__The problem__. Look through the records below for the line holding "Thank God people". Write it out exactly, with each following line through the line holding "SeLet's spread love".

*** Data to examine Section Begins ***

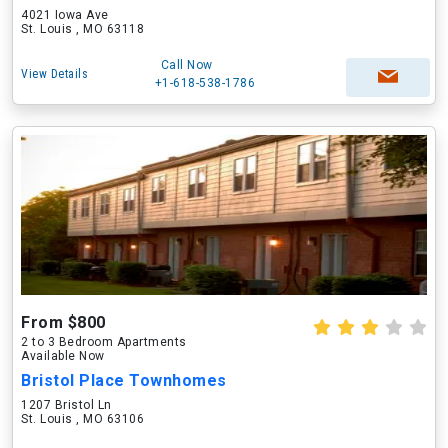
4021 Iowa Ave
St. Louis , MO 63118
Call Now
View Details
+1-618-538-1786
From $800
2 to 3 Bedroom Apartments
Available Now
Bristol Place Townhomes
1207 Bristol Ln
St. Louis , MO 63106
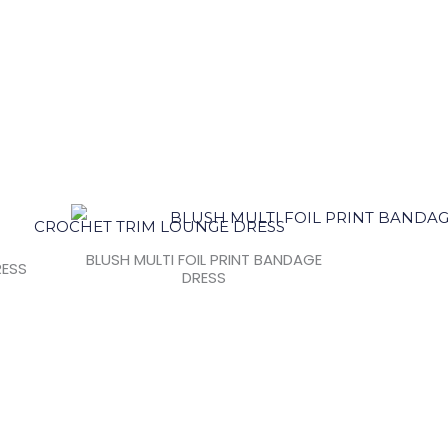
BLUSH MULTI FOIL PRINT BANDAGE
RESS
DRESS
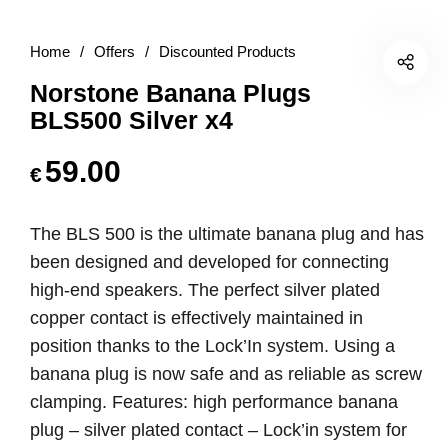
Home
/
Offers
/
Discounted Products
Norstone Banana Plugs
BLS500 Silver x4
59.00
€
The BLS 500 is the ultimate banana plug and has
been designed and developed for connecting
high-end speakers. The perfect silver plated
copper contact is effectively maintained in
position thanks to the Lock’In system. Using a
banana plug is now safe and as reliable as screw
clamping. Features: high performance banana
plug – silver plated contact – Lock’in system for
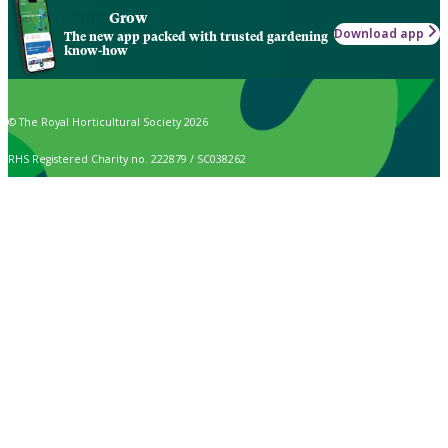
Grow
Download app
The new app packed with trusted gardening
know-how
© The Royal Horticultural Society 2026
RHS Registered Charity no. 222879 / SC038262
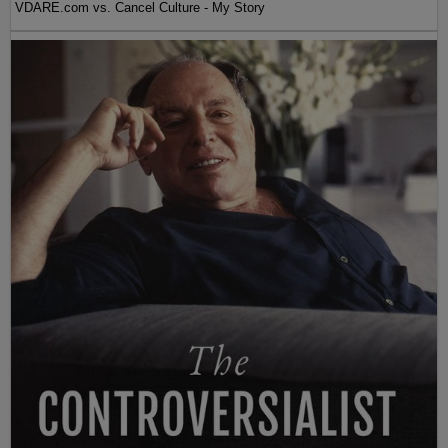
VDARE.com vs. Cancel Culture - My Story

*** Data to examine Section Ends ***
*** Data to examine Section Begins ***

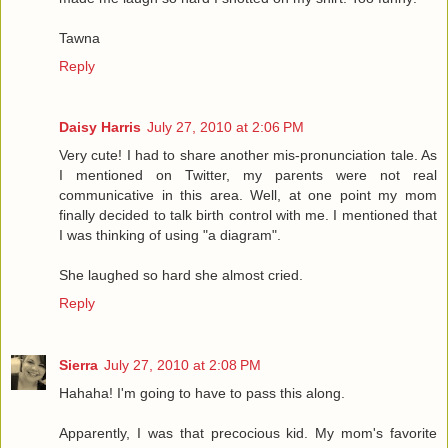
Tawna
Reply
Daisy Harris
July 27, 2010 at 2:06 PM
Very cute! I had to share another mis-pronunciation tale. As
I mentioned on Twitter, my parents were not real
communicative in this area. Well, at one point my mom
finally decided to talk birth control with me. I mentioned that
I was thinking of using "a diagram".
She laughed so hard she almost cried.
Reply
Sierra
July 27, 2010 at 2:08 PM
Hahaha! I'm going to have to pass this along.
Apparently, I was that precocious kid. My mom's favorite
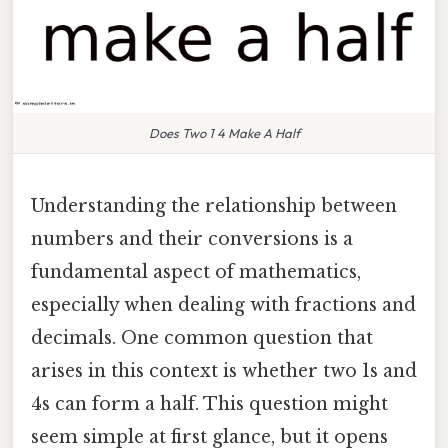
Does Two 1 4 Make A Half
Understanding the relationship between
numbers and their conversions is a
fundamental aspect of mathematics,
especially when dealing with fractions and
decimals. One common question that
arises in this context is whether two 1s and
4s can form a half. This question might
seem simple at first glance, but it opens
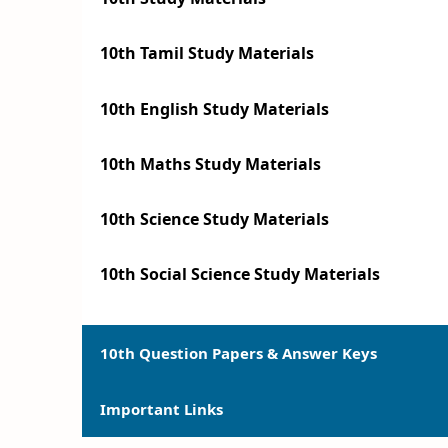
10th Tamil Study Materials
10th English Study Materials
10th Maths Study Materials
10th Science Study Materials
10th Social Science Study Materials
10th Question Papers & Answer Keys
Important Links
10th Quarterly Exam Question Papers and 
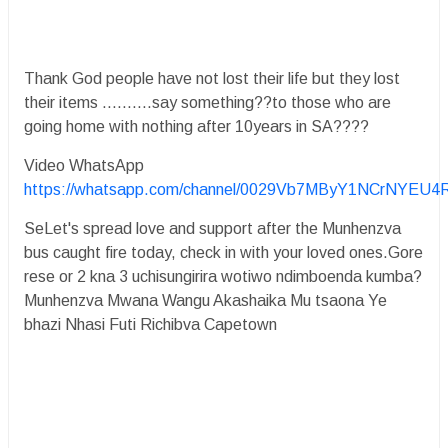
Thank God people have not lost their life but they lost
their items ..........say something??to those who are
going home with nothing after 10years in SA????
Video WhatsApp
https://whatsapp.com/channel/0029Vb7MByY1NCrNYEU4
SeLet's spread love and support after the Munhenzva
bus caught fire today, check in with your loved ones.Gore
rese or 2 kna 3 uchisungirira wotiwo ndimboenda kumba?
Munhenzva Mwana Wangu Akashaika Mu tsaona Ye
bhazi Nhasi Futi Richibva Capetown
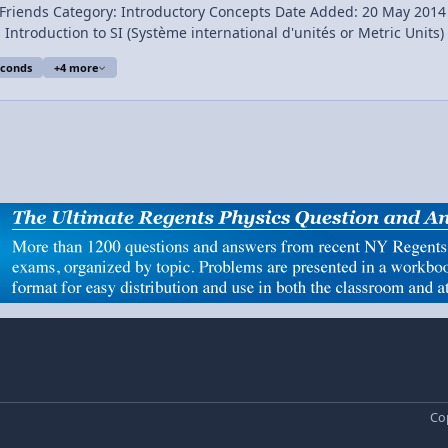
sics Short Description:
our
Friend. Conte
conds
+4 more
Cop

*** Data to examine Section Ends ***

__Solution for this task__.
Thank God people have not lost their life but they lost
their items ..........say something??to those who are
going home with nothing after 10years in SA????
Video WhatsApp
https://whatsapp.com/channel/0029Vb7MByY1NCrNYEU4
SeLet's spread love and support after the Munhenzva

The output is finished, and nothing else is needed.